Ignoring the pictures, copy the data exactly.

(Collected data)
• • • •

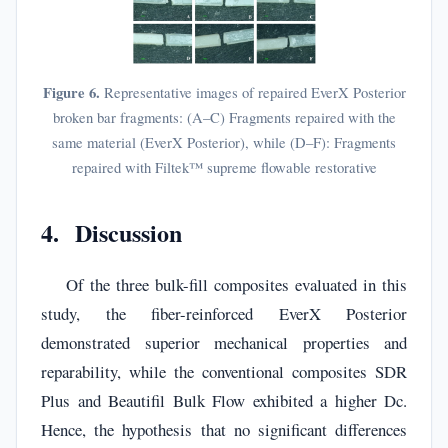
Figure 6.
Representative images of repaired EverX Posterior
broken bar fragments: (A–C) Fragments repaired with the
same material (EverX Posterior), while (D–F): Fragments
repaired with Filtek™ supreme flowable restorative
4. Discussion
Of the three bulk-fill composites evaluated in this
study, the fiber-reinforced EverX Posterior
demonstrated superior mechanical properties and
reparability, while the conventional composites SDR
Plus and Beautifil Bulk Flow exhibited a higher Dc.
Hence, the hypothesis that no significant differences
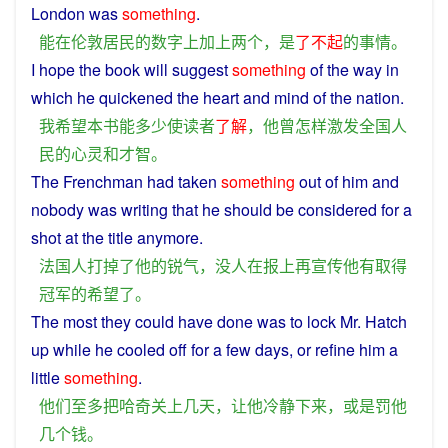
London
was
something
.
能
在
伦敦
居民
的
数字
上
加上
两个
，
是
了不起
的
事情
。
I
hope
the
book
will
suggest
something
of
the way in
which
he
quickened
the
heart
and
mind
of the
nation
.
我
希望
本
书
能
多少
使
读者
了解
，
他
曾
怎样激发
全国人
民
的
心灵
和
才智
。
The
Frenchman
had
taken
something
out
of
him
and
nobody
was writing that
he
should be considered for a
shot
at
the
title
anymore
.
法国人
打掉
了
他
的
锐气
，
没人
在
报
上
再
宣传
他
有
取得
冠军
的
希望
了
。
The
most
they
could have done was to
lock
Mr. Hatch
up
while
he
cooled
off
for a few
days
,
or
refine
him
a
little
something
.
他们
至多
把
哈奇
关上
几天
，
让
他
冷静
下来
，
或是
罚
他
几个
钱
。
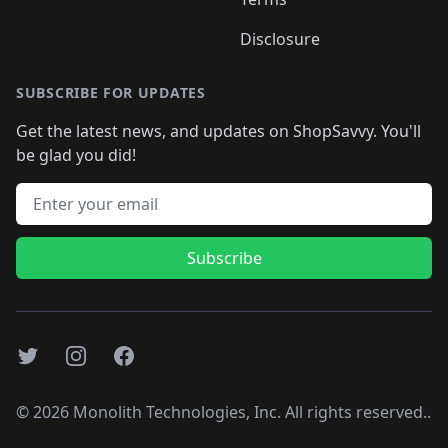
Disclosure
SUBSCRIBE FOR UPDATES
Get the latest news, and updates on ShopSavvy. You'll
be glad you did!
Email address
Subscribe
Twitter
Instagram
Facebook
©
2026
Monolith Technologies, Inc. All rights reserved..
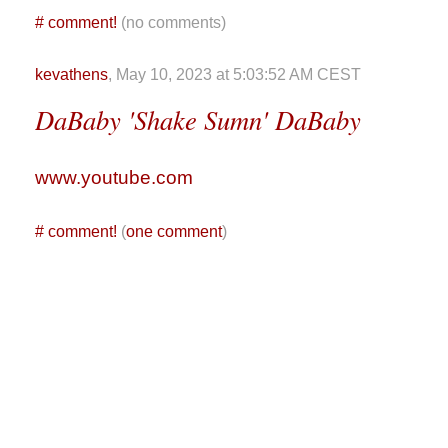
#
comment!
(no comments)
kevathens
, May 10, 2023 at 5:03:52 AM CEST
DaBaby 'Shake Sumn' DaBaby
www.youtube.com
#
comment!
(
one comment
)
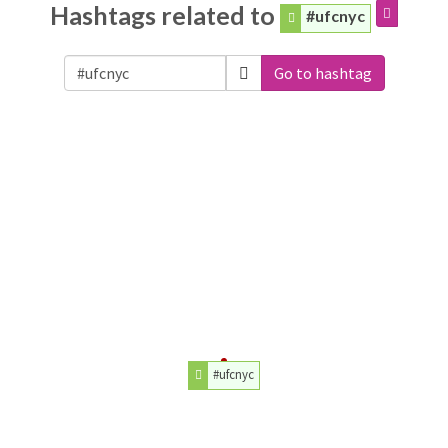
Hashtags related to
#ufcnyc
Go to hashtag
#ufcnyc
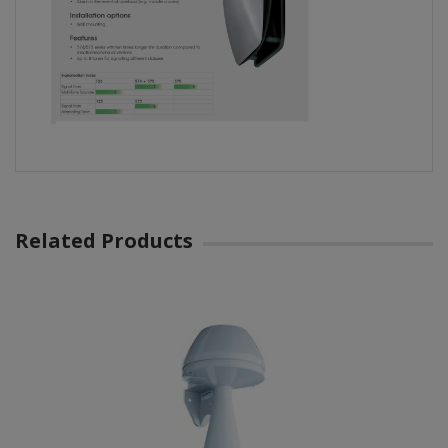
Related Products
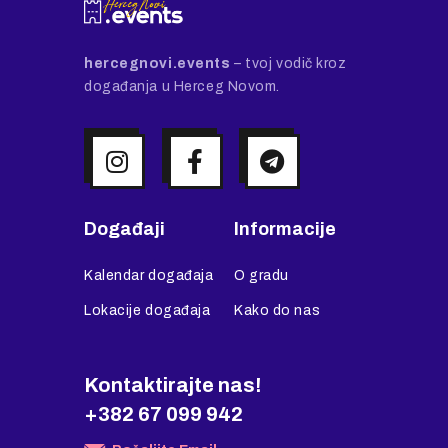
hercegnovi.events
– tvoj vodič kroz
događanja u Herceg Novom.
Događaji
Informacije
Kalendar događaja
O gradu
Lokacije događaja
Kako do nas
Kontaktirajte nas!
+382 67 099 942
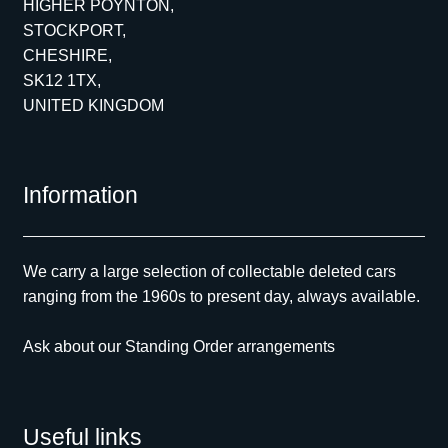
HIGHER POYNTON,
STOCKPORT,
CHESHIRE,
SK12 1TX,
UNITED KINGDOM
Information
We carry a large selection of collectable deleted cars
ranging from the 1960s to present day, always available.
Ask about our Standing Order arrangements
Useful links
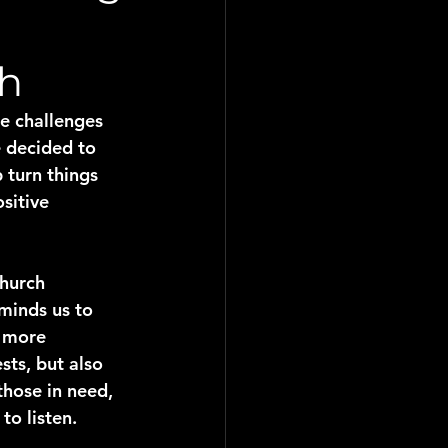
ch
e challenges 
e decided to 
 turn things 
sitive 
hurch 
minds us to 
s more 
sts, but also 
those in need, 
to listen.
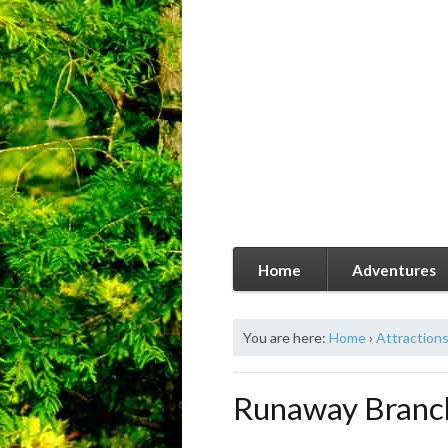
Home
Adventures
You are here:
Home
›
Attraction
Runaway Branc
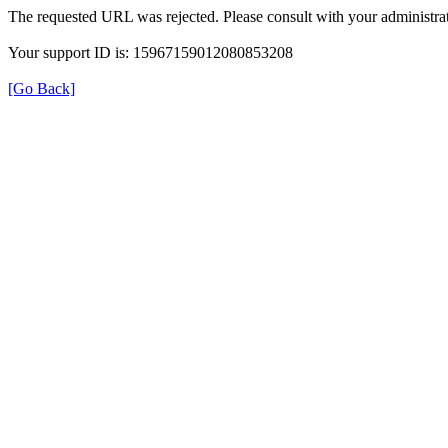
The requested URL was rejected. Please consult with your administrat
Your support ID is: 15967159012080853208
[Go Back]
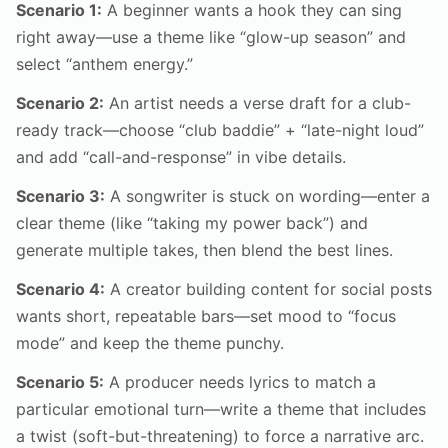
Scenario 1:
A beginner wants a hook they can sing
right away—use a theme like “glow-up season” and
select “anthem energy.”
Scenario 2:
An artist needs a verse draft for a club-
ready track—choose “club baddie” + “late-night loud”
and add “call-and-response” in vibe details.
Scenario 3:
A songwriter is stuck on wording—enter a
clear theme (like “taking my power back”) and
generate multiple takes, then blend the best lines.
Scenario 4:
A creator building content for social posts
wants short, repeatable bars—set mood to “focus
mode” and keep the theme punchy.
Scenario 5:
A producer needs lyrics to match a
particular emotional turn—write a theme that includes
a twist (soft-but-threatening) to force a narrative arc.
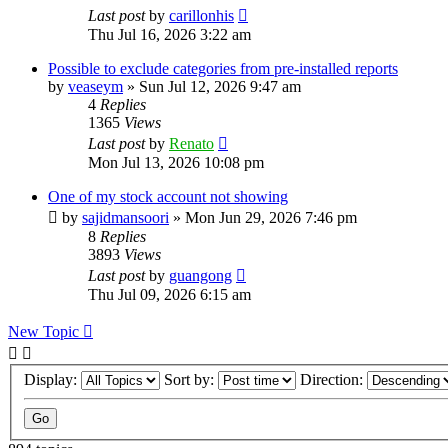
Last post
by
carillonhis
Thu Jul 16, 2026 3:22 am
Possible to exclude categories from pre-installed reports
by
veaseym
»
Sun Jul 12, 2026 9:47 am
4
Replies
1365
Views
Last post
by
Renato
Mon Jul 13, 2026 10:08 pm
One of my stock account not showing
by
sajidmansoori
»
Mon Jun 29, 2026 7:46 pm
8
Replies
3893
Views
Last post
by
guangong
Thu Jul 09, 2026 6:15 am
New Topic
Display:
Sort by:
Direction:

• • • •

## Answer below
Figure 6.
Representative images of repaired EverX Posterior
broken bar fragments: (A–C) Fragments repaired with the
same material (EverX Posterior), while (D–F): Fragments
repaired with Filtek™ supreme flowable restorative
4. Discussion
Of the three bulk-fill composites evaluated in this
study, the fiber-reinforced EverX Posterior
demonstrated superior mechanical properties and
reparability, while the conventional composites SDR
Plus and Beautifil Bulk Flow exhibited a higher Dc.
Hence, the hypothesis that no significant differences
London
was
something
.
能
在
伦敦
居民
的
数字
上
加上
两个
，
是
了不起
的
事情
。
I
hope
the
book
will
suggest
something
of
the way in
which
he
quickened
the
heart
and
mind
of the
nation
.
我
希望
本
书
能
多少
使
读者
了解
，
他
曾
怎样激发
全国人
民
的
心灵
和
才智
。
The
Frenchman
had
taken
something
out
of
him
and
nobody
was writing that
he
should be considered for a
shot
at
the
title
anymore
.
法国人
打掉
了
他
的
锐气
，
没人
在
报
上
再
宣传
他
有
取得
冠军
的
希望
了
。
The
most
they
could have done was to
lock
Mr. Hatch
up
while
he
cooled
off
for a few
days
,
or
refine
him
a
little
something
.
他们
至多
把
哈奇
关上
几天
，
让
他
冷静
下来
，
或是
罚
他
几个
钱
。
Disclosure
SUBSCRIBE FOR UPDATES
Get the latest news, and updates on ShopSavvy. You'll
be glad you did!
Email address
Subscribe
Twitter
Instagram
Facebook
©
2026
Monolith Technologies, Inc. All rights reserved..
#
comment!
(no comments)
kevathens
, May 10, 2023 at 5:03:52 AM CEST
DaBaby 'Shake Sumn' DaBaby
www.youtube.com
#
comment!
(
one comment
)
Hashtags related to
#ufcnyc
Go to hashtag
#ufcnyc
Related Products
hercegnovi.events
– tvoj vodič kroz
događanja u Herceg Novom.
Događaji
Informacije
Kalendar događaja
O gradu
Lokacije događaja
Kako do nas
Kontaktirajte nas!
+382 67 099 942
HIGHER POYNTON,
STOCKPORT,
CHESHIRE,
SK12 1TX,
UNITED KINGDOM
Information
We carry a large selection of collectable deleted cars
ranging from the 1960s to present day, always available.
Ask about our Standing Order arrangements
Useful links
ch
e challenges 
e decided to 
 turn things 
sitive 
hurch 
minds us to 
s more 
sts, but also 
those in need, 
to listen.
Home
Adventures
You are here:
Home
›
Attraction
Runaway Branc
The requested URL was rejected. Please consult with your administrat
Your support ID is: 15967159012080853208
[Go Back]
Scenario 1:
A beginner wants a hook they can sing
right away—use a theme like “glow-up season” and
select “anthem energy.”
Scenario 2:
An artist needs a verse draft for a club-
ready track—choose “club baddie” + “late-night loud”
and add “call-and-response” in vibe details.
Scenario 3:
A songwriter is stuck on wording—enter a
clear theme (like “taking my power back”) and
generate multiple takes, then blend the best lines.
Scenario 4:
A creator building content for social posts
wants short, repeatable bars—set mood to “focus
mode” and keep the theme punchy.
Scenario 5:
A producer needs lyrics to match a
particular emotional turn—write a theme that includes
a twist (soft-but-threatening) to force a narrative arc.
Last post
by
carillonhis
Thu Jul 16, 2026 3:22 am
Possible to exclude categories from pre-installed reports
by
veaseym
»
Sun Jul 12, 2026 9:47 am
4
Replies
1365
Views
Last post
by
Renato
Mon Jul 13, 2026 10:08 pm
One of my stock account not showing
by
sajidmansoori
»
Mon Jun 29, 2026 7:46 pm
8
Replies
3893
Views
Last post
by
guangong
Thu Jul 09, 2026 6:15 am
New Topic
Display:
Sort by:
Direction:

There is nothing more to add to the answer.